Work item: Among the entries below, how many lines hold "point"? Only the number is wanted.

Records to process:
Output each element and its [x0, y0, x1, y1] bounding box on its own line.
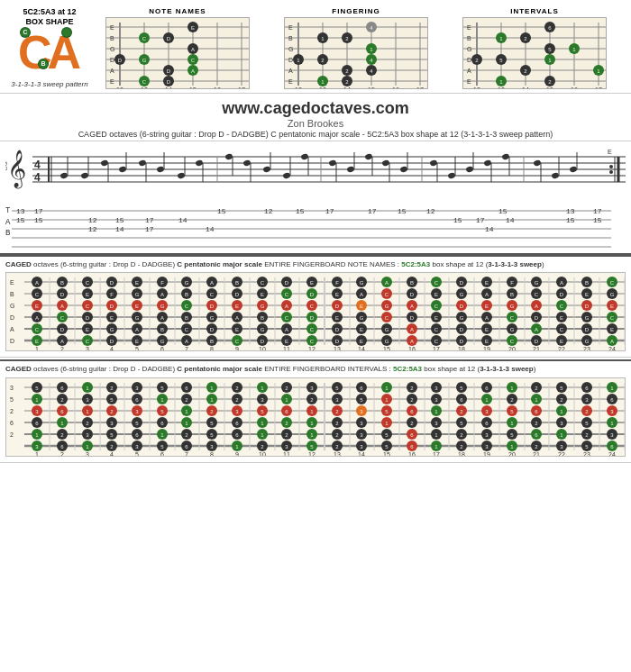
svg-text:20: 20 [508, 346, 516, 351]
svg-text:22: 22 [558, 346, 565, 351]
svg-text:3: 3 [10, 385, 14, 391]
svg-text:E: E [610, 304, 614, 309]
svg-text:14: 14 [485, 225, 494, 233]
scale-intervals: C pentatonic major scale ENTIRE FINGERBO… [177, 365, 393, 373]
svg-text:B: B [235, 280, 239, 286]
svg-text:C: C [560, 327, 564, 332]
diagram-note-names: NOTE NAMES E B G D [90, 7, 265, 89]
svg-text:L/G: L/G [5, 161, 8, 170]
svg-text:A: A [288, 68, 293, 74]
svg-text:C: C [610, 280, 615, 286]
svg-text:6: 6 [160, 451, 164, 457]
tab-label: TAB [5, 205, 10, 240]
svg-text:E: E [10, 279, 14, 286]
svg-text:19: 19 [483, 451, 490, 457]
svg-text:E: E [360, 304, 363, 309]
svg-text:17: 17 [34, 207, 43, 215]
svg-text:D: D [335, 339, 340, 344]
svg-text:E: E [485, 304, 489, 309]
svg-text:12: 12 [264, 207, 273, 215]
website-url: www.cagedoctaves.com [0, 99, 631, 118]
svg-text:E: E [610, 327, 614, 332]
svg-text:17: 17 [476, 216, 485, 224]
svg-text:D: D [10, 314, 14, 321]
svg-text:D: D [560, 292, 564, 297]
svg-point-154 [100, 159, 108, 167]
svg-text:12: 12 [295, 86, 302, 89]
svg-point-175 [300, 153, 308, 160]
svg-text:C: C [385, 292, 389, 297]
diagram-note-names-svg: E B G D A E E C D A D G C [105, 17, 250, 89]
svg-text:E: E [86, 292, 89, 297]
svg-text:D: D [288, 57, 293, 63]
svg-text:D: D [60, 327, 65, 332]
svg-text:D: D [167, 68, 171, 74]
diagram-note-names-title: NOTE NAMES [149, 7, 206, 15]
svg-text:2: 2 [10, 408, 14, 414]
svg-text:D: D [460, 339, 464, 344]
svg-text:F: F [510, 280, 514, 286]
svg-text:16: 16 [408, 451, 416, 457]
svg-text:23: 23 [583, 451, 590, 457]
svg-text:17: 17 [433, 346, 440, 351]
svg-text:C: C [185, 304, 189, 309]
top-section: 5C2:5A3 at 12 BOX SHAPE C A C B 3-1-3-1-… [0, 0, 631, 94]
svg-text:13: 13 [498, 86, 505, 89]
svg-text:A: A [410, 304, 414, 309]
svg-text:C: C [560, 304, 564, 309]
svg-text:G: G [460, 292, 464, 297]
svg-text:C: C [35, 327, 40, 332]
svg-text:15: 15 [453, 216, 462, 224]
svg-text:C: C [434, 327, 439, 332]
svg-text:E: E [235, 304, 239, 309]
svg-text:G: G [510, 327, 515, 332]
svg-text:17: 17 [145, 225, 154, 233]
fingerboard-note-names-section: CAGED octaves (6-string guitar : Drop D … [0, 255, 631, 358]
box-shape-label: 5C2:5A3 at 12 BOX SHAPE [23, 7, 76, 27]
svg-text:G: G [385, 304, 389, 309]
description-line: CAGED octaves (6-string guitar : Drop D … [0, 130, 631, 139]
svg-text:G: G [610, 292, 615, 297]
box-shape-note-names: 5C2:5A3 [401, 260, 430, 268]
svg-text:5: 5 [135, 346, 139, 351]
svg-text:A: A [35, 315, 39, 321]
svg-text:13: 13 [334, 346, 341, 351]
svg-text:C: C [191, 58, 196, 63]
svg-text:C: C [185, 327, 189, 332]
svg-text:E: E [191, 25, 195, 31]
svg-text:A: A [210, 280, 214, 286]
svg-text:D: D [460, 327, 464, 332]
svg-text:C: C [610, 315, 615, 321]
svg-text:A: A [610, 339, 614, 344]
svg-text:3: 3 [86, 346, 89, 351]
svg-text:C: C [261, 280, 265, 286]
svg-text:10: 10 [259, 451, 266, 457]
svg-text:G: G [110, 46, 114, 52]
svg-text:E: E [288, 78, 293, 85]
svg-text:2: 2 [60, 346, 64, 351]
svg-text:14: 14 [178, 216, 187, 224]
svg-text:A: A [160, 315, 164, 321]
svg-text:A: A [535, 304, 538, 309]
svg-text:G: G [160, 339, 165, 344]
svg-point-208 [609, 165, 613, 168]
svg-text:A: A [360, 292, 363, 297]
svg-text:A: A [135, 327, 139, 332]
svg-text:E: E [560, 315, 563, 321]
svg-text:C: C [310, 327, 315, 332]
svg-text:E: E [360, 339, 363, 344]
svg-text:A: A [385, 280, 389, 286]
svg-text:G: G [385, 339, 389, 344]
svg-text:5: 5 [10, 396, 14, 403]
svg-point-182 [364, 153, 372, 160]
svg-text:D: D [10, 338, 14, 344]
svg-text:17: 17 [593, 207, 602, 215]
svg-text:15: 15 [368, 86, 375, 89]
svg-text:E: E [135, 280, 139, 286]
svg-text:B: B [60, 280, 64, 286]
svg-text:E: E [86, 327, 89, 332]
svg-text:D: D [86, 315, 90, 321]
svg-text:A: A [285, 304, 288, 309]
svg-text:15: 15 [217, 207, 226, 215]
svg-text:14: 14 [358, 346, 365, 351]
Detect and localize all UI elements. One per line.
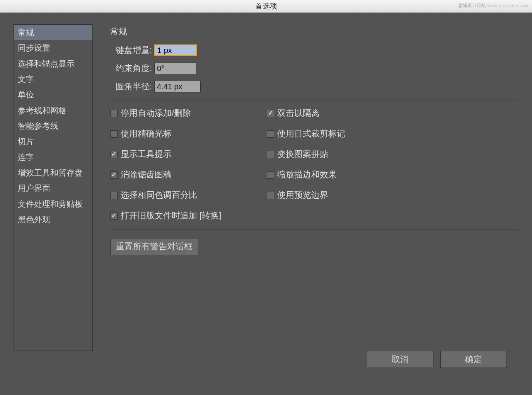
- checkbox-right-row-0: 双击以隔离: [267, 107, 345, 119]
- checkbox-right-row-3: 缩放描边和效果: [267, 169, 345, 180]
- checkbox-left-row-4: 选择相同色调百分比: [110, 189, 197, 201]
- content-panel: 常规 键盘增量: 约束角度: 圆角半径: 停用自动添加/删除使用精确光标显示工具…: [93, 24, 518, 351]
- checkbox-left-checkbox-2[interactable]: [110, 151, 118, 158]
- checkbox-right-checkbox-4[interactable]: [267, 192, 274, 199]
- checkbox-left-label-1: 使用精确光标: [121, 128, 172, 140]
- checkbox-left-label-2: 显示工具提示: [121, 148, 172, 160]
- sidebar-item-6[interactable]: 智能参考线: [14, 118, 92, 134]
- checkbox-left-checkbox-4[interactable]: [110, 192, 118, 199]
- form-row-corner-radius: 圆角半径:: [110, 81, 518, 92]
- keyboard-increment-label: 键盘增量:: [110, 44, 152, 56]
- watermark-text: 思缘设计论坛: [458, 3, 486, 8]
- checkbox-left-row-1: 使用精确光标: [110, 128, 197, 140]
- sidebar-item-12[interactable]: 黑色外观: [14, 212, 92, 227]
- checkbox-right-label-2: 变换图案拼贴: [277, 148, 328, 160]
- checkbox-left-checkbox-3[interactable]: [110, 171, 118, 179]
- checkbox-right-label-1: 使用日式裁剪标记: [277, 128, 345, 140]
- checkbox-grid: 停用自动添加/删除使用精确光标显示工具提示消除锯齿图稿选择相同色调百分比 双击以…: [110, 107, 518, 201]
- keyboard-increment-input[interactable]: [154, 44, 197, 56]
- title-bar: 首选项 思缘设计论坛 WWW.MISSYUAN.COM: [0, 0, 532, 13]
- checkbox-left-row-0: 停用自动添加/删除: [110, 107, 197, 119]
- checkbox-right-label-0: 双击以隔离: [277, 107, 320, 119]
- divider: [110, 100, 518, 100]
- checkbox-left-label-3: 消除锯齿图稿: [121, 169, 172, 180]
- checkbox-left-row-3: 消除锯齿图稿: [110, 169, 197, 180]
- form-row-keyboard-increment: 键盘增量:: [110, 44, 518, 56]
- checkbox-right-label-3: 缩放描边和效果: [277, 169, 337, 180]
- main-row: 常规同步设置选择和锚点显示文字单位参考线和网格智能参考线切片连字增效工具和暂存盘…: [14, 24, 518, 351]
- divider-2: [110, 229, 518, 230]
- sidebar-item-10[interactable]: 用户界面: [14, 180, 92, 196]
- section-title: 常规: [110, 26, 518, 37]
- checkbox-col-left: 停用自动添加/删除使用精确光标显示工具提示消除锯齿图稿选择相同色调百分比: [110, 107, 197, 201]
- footer: 取消 确定: [14, 351, 518, 387]
- checkbox-left-checkbox-1[interactable]: [110, 130, 118, 138]
- sidebar-item-5[interactable]: 参考线和网格: [14, 103, 92, 118]
- ok-button[interactable]: 确定: [440, 351, 507, 368]
- checkbox-right-row-4: 使用预览边界: [267, 189, 345, 201]
- checkbox-right-row-2: 变换图案拼贴: [267, 148, 345, 160]
- sidebar-item-0[interactable]: 常规: [14, 25, 92, 40]
- checkbox-append-convert[interactable]: [110, 212, 118, 220]
- checkbox-right-checkbox-0[interactable]: [267, 110, 274, 117]
- form-row-constrain-angle: 约束角度:: [110, 63, 518, 74]
- checkbox-row-append-convert: 打开旧版文件时追加 [转换]: [110, 210, 518, 221]
- sidebar-item-3[interactable]: 文字: [14, 72, 92, 87]
- corner-radius-input[interactable]: [154, 81, 201, 92]
- constrain-angle-input[interactable]: [154, 63, 197, 74]
- checkbox-left-label-0: 停用自动添加/删除: [121, 107, 191, 119]
- sidebar-item-4[interactable]: 单位: [14, 87, 92, 102]
- sidebar-item-2[interactable]: 选择和锚点显示: [14, 56, 92, 72]
- checkbox-left-label-4: 选择相同色调百分比: [121, 189, 197, 201]
- sidebar-item-1[interactable]: 同步设置: [14, 40, 92, 56]
- watermark: 思缘设计论坛 WWW.MISSYUAN.COM: [458, 2, 528, 9]
- corner-radius-label: 圆角半径:: [110, 81, 152, 92]
- dialog-body: 常规同步设置选择和锚点显示文字单位参考线和网格智能参考线切片连字增效工具和暂存盘…: [0, 13, 532, 395]
- checkbox-left-checkbox-0[interactable]: [110, 110, 118, 117]
- reset-warnings-button[interactable]: 重置所有警告对话框: [110, 238, 198, 255]
- checkbox-right-row-1: 使用日式裁剪标记: [267, 128, 345, 140]
- checkbox-right-checkbox-2[interactable]: [267, 151, 274, 158]
- checkbox-right-label-4: 使用预览边界: [277, 189, 328, 201]
- dialog-title: 首选项: [255, 1, 277, 11]
- sidebar: 常规同步设置选择和锚点显示文字单位参考线和网格智能参考线切片连字增效工具和暂存盘…: [14, 24, 93, 351]
- checkbox-right-checkbox-3[interactable]: [267, 171, 274, 179]
- sidebar-item-7[interactable]: 切片: [14, 134, 92, 149]
- constrain-angle-label: 约束角度:: [110, 63, 152, 74]
- sidebar-item-11[interactable]: 文件处理和剪贴板: [14, 196, 92, 212]
- sidebar-item-9[interactable]: 增效工具和暂存盘: [14, 165, 92, 180]
- sidebar-item-8[interactable]: 连字: [14, 150, 92, 165]
- checkbox-right-checkbox-1[interactable]: [267, 130, 274, 138]
- checkbox-label-append-convert: 打开旧版文件时追加 [转换]: [121, 210, 221, 221]
- checkbox-col-right: 双击以隔离使用日式裁剪标记变换图案拼贴缩放描边和效果使用预览边界: [267, 107, 345, 201]
- checkbox-left-row-2: 显示工具提示: [110, 148, 197, 160]
- watermark-url: WWW.MISSYUAN.COM: [487, 4, 528, 8]
- cancel-button[interactable]: 取消: [367, 351, 433, 368]
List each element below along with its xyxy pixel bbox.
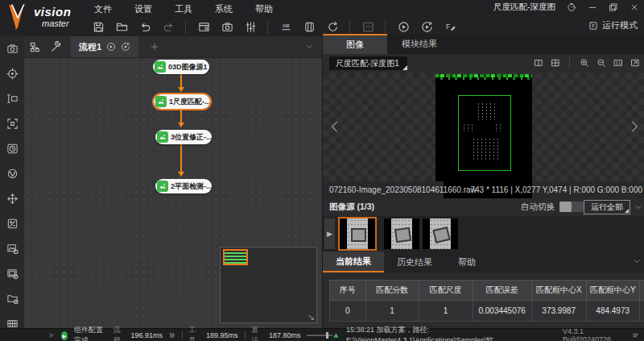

Answer space: 4